> [What you should do]
All that should come back is the lines of the data below from the one containing "умении гармонично влиться" to the one containing "Медицинская сестра, после", inclusive, exactly as they stand.
═══ Material for this task ═══
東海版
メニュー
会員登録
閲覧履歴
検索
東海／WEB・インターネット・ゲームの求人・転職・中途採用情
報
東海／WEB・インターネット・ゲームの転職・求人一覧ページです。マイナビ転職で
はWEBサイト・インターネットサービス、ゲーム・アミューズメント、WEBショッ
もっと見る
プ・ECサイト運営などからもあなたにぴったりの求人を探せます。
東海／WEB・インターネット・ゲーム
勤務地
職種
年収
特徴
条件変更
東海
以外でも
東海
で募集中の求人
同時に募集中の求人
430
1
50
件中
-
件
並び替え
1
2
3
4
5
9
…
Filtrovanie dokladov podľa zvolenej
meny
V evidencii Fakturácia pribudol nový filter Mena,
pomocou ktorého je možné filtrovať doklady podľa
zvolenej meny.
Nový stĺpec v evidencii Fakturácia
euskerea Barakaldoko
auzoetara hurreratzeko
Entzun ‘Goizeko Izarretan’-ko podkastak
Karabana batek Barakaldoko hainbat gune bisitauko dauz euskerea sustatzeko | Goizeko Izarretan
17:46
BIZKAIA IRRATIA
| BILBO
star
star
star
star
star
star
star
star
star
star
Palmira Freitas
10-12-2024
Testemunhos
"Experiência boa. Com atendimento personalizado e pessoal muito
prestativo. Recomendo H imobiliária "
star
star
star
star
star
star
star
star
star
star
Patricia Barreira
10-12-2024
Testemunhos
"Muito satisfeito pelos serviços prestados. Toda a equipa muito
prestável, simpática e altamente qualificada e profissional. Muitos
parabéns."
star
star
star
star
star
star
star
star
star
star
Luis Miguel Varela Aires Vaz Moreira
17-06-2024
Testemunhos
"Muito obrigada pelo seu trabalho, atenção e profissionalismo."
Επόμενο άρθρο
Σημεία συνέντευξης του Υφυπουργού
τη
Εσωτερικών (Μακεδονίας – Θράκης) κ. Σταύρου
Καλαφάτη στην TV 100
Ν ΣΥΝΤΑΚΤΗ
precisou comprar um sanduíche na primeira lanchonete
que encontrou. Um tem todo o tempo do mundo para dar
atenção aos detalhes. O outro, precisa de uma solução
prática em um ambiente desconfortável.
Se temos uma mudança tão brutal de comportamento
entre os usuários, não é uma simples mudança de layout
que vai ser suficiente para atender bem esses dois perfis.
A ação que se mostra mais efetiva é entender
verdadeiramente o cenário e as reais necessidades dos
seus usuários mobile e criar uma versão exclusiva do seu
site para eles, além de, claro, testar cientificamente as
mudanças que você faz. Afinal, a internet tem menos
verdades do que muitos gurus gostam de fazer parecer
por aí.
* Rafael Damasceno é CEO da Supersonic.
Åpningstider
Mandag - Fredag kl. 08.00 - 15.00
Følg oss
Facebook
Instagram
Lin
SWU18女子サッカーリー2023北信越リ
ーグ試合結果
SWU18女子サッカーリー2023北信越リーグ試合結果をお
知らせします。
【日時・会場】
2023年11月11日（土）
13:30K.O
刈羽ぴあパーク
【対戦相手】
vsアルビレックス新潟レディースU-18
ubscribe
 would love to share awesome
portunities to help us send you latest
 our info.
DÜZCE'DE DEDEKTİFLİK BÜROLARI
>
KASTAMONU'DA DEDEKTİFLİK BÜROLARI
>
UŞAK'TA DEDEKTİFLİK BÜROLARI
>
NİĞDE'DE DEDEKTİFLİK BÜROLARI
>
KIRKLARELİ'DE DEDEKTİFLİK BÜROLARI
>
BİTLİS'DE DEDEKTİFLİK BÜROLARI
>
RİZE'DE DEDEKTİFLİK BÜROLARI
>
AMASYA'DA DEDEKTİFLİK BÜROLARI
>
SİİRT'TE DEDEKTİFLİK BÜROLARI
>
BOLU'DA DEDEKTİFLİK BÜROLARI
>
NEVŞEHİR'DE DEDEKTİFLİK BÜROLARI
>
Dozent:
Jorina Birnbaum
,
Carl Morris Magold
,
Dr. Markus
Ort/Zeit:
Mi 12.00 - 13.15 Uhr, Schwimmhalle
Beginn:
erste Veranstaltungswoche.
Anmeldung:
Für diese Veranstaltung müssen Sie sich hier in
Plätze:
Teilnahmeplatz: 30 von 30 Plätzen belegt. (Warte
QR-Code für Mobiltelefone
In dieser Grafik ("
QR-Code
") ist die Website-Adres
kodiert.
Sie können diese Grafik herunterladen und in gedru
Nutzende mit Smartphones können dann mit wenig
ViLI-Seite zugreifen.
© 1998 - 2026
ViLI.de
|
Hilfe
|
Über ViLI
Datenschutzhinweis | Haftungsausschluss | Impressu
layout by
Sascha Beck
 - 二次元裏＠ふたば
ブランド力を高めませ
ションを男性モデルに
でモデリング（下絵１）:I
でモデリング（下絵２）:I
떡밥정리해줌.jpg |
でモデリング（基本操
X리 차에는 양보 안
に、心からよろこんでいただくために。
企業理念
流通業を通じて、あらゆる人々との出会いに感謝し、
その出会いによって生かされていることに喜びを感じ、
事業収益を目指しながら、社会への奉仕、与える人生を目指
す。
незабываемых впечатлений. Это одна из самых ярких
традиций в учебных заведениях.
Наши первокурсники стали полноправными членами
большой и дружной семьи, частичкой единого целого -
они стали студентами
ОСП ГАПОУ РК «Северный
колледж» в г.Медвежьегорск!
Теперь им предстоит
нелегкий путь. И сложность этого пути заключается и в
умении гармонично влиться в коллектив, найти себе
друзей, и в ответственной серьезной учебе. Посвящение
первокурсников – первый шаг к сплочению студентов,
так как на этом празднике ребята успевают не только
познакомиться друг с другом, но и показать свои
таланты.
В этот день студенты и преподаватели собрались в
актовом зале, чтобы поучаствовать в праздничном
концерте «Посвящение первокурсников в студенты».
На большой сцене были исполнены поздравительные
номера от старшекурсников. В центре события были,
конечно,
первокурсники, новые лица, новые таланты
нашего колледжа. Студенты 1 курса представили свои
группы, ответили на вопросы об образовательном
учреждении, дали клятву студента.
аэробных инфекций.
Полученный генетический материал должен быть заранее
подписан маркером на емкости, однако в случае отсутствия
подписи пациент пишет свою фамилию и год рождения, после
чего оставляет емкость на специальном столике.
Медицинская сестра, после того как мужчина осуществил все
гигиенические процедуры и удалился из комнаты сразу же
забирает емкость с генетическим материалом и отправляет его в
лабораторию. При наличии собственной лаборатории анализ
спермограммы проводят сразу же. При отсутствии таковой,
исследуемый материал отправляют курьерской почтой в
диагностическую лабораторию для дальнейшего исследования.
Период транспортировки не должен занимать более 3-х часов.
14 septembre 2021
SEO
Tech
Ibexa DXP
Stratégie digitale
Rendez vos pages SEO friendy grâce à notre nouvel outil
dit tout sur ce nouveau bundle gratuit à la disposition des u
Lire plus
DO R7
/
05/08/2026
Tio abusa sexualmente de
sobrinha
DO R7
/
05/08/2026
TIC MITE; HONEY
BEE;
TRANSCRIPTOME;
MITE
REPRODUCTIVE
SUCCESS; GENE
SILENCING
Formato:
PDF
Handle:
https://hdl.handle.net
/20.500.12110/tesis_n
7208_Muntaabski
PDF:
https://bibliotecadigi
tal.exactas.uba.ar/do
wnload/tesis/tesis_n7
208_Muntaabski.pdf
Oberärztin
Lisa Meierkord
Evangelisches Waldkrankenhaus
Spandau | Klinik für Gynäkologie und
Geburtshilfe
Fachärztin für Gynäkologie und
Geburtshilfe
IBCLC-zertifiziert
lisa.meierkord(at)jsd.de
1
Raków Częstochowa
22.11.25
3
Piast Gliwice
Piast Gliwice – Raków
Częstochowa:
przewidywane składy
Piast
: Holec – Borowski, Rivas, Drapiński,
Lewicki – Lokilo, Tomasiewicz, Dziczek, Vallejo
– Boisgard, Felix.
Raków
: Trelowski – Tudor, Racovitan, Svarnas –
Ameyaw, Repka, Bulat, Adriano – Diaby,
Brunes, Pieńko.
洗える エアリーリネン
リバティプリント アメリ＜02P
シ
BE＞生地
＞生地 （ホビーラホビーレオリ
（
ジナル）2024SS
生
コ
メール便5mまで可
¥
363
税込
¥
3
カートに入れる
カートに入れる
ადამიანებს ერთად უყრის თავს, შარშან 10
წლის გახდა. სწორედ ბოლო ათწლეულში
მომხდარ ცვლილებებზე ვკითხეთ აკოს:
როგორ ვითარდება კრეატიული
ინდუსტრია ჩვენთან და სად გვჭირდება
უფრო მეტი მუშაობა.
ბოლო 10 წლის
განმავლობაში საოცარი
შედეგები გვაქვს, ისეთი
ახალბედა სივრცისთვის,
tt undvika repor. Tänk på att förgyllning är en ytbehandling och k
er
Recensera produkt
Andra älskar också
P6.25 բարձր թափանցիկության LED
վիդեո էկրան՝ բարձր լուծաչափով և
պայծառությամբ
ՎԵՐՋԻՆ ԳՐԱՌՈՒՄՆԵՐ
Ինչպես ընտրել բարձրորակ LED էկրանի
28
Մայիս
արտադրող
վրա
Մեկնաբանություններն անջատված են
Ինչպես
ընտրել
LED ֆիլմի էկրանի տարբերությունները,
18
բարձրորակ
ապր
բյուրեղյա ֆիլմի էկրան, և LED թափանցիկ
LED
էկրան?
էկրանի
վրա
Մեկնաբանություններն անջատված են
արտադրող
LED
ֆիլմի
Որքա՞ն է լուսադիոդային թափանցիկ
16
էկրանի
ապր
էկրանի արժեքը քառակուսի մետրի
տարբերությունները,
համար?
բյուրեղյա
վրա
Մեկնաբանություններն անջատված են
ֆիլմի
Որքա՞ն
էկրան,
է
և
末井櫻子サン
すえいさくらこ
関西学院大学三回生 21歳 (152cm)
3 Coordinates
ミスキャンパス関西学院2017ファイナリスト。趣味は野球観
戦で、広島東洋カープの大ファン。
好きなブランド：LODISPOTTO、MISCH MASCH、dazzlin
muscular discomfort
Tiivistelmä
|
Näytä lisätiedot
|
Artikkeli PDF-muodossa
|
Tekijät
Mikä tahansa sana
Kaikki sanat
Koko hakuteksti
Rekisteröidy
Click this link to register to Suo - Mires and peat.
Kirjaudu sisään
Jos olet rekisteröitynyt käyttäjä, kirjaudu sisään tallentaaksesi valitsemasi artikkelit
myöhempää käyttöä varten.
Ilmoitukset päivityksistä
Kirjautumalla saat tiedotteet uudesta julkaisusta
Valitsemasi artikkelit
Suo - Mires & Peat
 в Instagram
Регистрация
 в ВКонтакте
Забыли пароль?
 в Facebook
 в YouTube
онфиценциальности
═══
> [Solved problem]
умении гармонично влиться в коллектив, найти себе
друзей, и в ответственной серьезной учебе. Посвящение
первокурсников – первый шаг к сплочению студентов,
так как на этом празднике ребята успевают не только
познакомиться друг с другом, но и показать свои
таланты.
В этот день студенты и преподаватели собрались в
актовом зале, чтобы поучаствовать в праздничном
концерте «Посвящение первокурсников в студенты».
На большой сцене были исполнены поздравительные
номера от старшекурсников. В центре события были,
конечно,
первокурсники, новые лица, новые таланты
нашего колледжа. Студенты 1 курса представили свои
группы, ответили на вопросы об образовательном
учреждении, дали клятву студента.
аэробных инфекций.
Полученный генетический материал должен быть заранее
подписан маркером на емкости, однако в случае отсутствия
подписи пациент пишет свою фамилию и год рождения, после
чего оставляет емкость на специальном столике.
Медицинская сестра, после того как мужчина осуществил все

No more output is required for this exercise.